The negative control diagnostic complements deficiency estimation:

```{r combined-workflow, eval=FALSE}
# Step 1: Estimate deficiency
def_results <- estimate_deficiency(
  spec,
  methods = c("unadjusted", "iptw", "aipw"),
  n_boot = 100
)

print(def_results)

# Step 2: Run negative control diagnostic on best method
best_method <- names(which.min(def_results$estimates))
nc_check <- nc_diagnostic(spec, method = best_method, n_boot = 100)

# Step 3: Compute policy bounds if assumptions not falsified
if (!nc_check$falsified) {
  bounds <- policy_regret_bound(
    def_results,
    utility_range = c(-5, 10),
    method = best_method
  )
  print(bounds)
} else {
  warning("Causal assumptions falsified. Consider additional covariates.")
}
```

## Advanced: Estimating Kappa

The alignment constant $\kappa$ affects the bound's tightness. The default 
$\kappa = 1$ is conservative. You can estimate $\kappa$ from domain knowledge:

```{r kappa-estimation, eval=FALSE}
# If you believe Y' has 80% of Y's confounding structure:
nc_tight <- nc_diagnostic(
  spec,
  method = "iptw",
  kappa = 0.8,
  n_boot = 100
)

print(nc_tight)
```

## Summary

| Function | Purpose |
|----------|---------|
| `nc_diagnostic()` | Screen for residual association and compute a sensitivity bound |
| `delta_nc` | Observable negative-control association proxy |
| `delta_bound` | Upper bound on true deficiency |
| `falsified` | Screening rejection of residual association |

Negative control diagnostics provide a **data-driven** way to assess causal 
assumptions.
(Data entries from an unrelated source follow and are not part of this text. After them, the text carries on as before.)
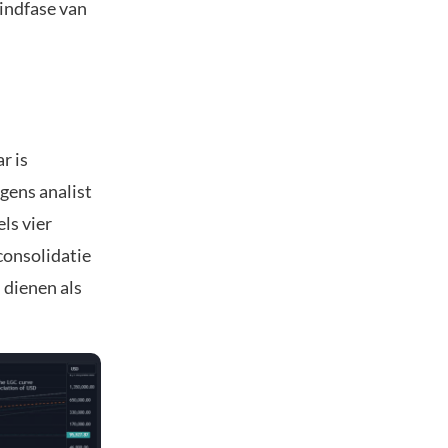
eindfase van
r is
gens analist
ls vier
consolidatie
 dienen als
Use them alongside deficiency estimation for robust causal inference.

## References

1. Akdemir, D. (2026). Constraints on Causal Inference as Experiment Comparison. 
   DOI: 10.5281/zenodo.18367347. See `thm:nc_bound` (Negative Control Sensitivity Bound).

2. Lipsitch, M., Tchetgen, E., & Cohen, T. (2010). Negative controls: A tool 
   for detecting confounding and bias. *Epidemiology*, 21(3), 383-388.

3. Shi, X., Miao, W., & Tchetgen Tchetgen, E. (2020). A selective review of 
   negative control methods. *Current Epidemiology Reports*, 7, 190-202.